**SOURCE RECORDS**

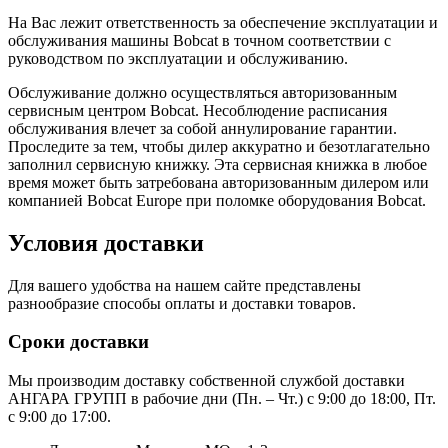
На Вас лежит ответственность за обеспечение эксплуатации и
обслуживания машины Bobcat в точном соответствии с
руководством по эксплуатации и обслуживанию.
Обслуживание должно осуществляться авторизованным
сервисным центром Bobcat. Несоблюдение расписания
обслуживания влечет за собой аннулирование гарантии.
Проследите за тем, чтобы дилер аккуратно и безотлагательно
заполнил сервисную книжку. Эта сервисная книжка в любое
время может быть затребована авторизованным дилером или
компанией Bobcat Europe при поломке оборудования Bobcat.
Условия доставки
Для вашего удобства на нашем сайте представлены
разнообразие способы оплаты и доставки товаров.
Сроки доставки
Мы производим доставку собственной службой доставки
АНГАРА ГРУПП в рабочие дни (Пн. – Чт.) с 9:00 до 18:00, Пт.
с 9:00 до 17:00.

...

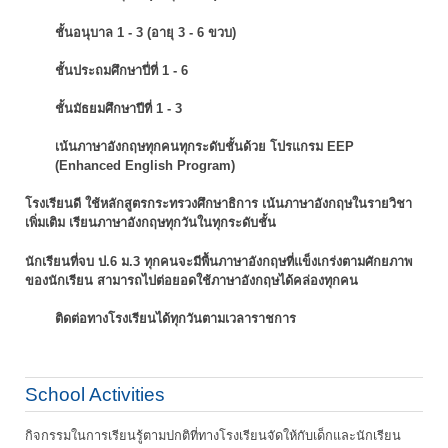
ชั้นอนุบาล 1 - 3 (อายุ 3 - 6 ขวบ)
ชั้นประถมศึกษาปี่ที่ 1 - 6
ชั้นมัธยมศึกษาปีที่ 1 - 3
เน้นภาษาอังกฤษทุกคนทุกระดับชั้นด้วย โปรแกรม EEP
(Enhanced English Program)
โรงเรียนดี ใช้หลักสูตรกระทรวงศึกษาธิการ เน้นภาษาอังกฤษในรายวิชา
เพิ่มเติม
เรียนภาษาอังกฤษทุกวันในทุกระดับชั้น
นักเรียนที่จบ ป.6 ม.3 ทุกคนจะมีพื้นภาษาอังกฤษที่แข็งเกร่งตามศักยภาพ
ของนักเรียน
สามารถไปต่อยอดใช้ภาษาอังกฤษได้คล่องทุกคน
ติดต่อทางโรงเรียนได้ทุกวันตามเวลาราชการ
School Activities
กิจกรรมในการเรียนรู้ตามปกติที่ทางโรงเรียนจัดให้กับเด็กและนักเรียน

...

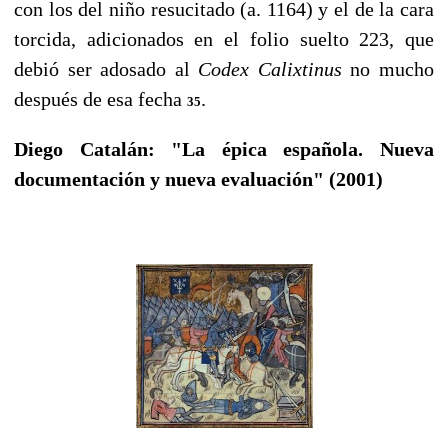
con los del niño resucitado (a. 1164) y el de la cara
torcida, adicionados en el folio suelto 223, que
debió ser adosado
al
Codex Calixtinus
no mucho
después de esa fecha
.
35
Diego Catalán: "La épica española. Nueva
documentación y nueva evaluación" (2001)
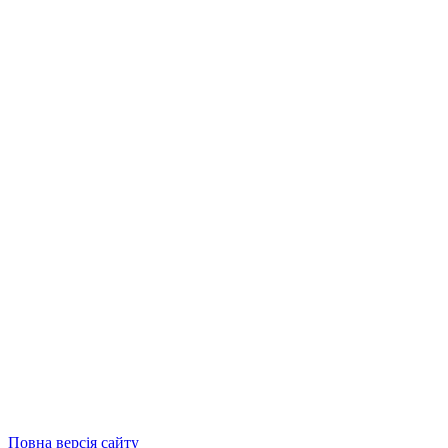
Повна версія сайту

**TASK OBJECTIVE**
Give back the exact lines above, running from the one that has "documentación y nueva" through the one that has "Повна версія сайту", with nothing added and no pictures.

**ANSWER FOR THE TASK**
documentación y nueva evaluación" (2001)
Повна версія сайту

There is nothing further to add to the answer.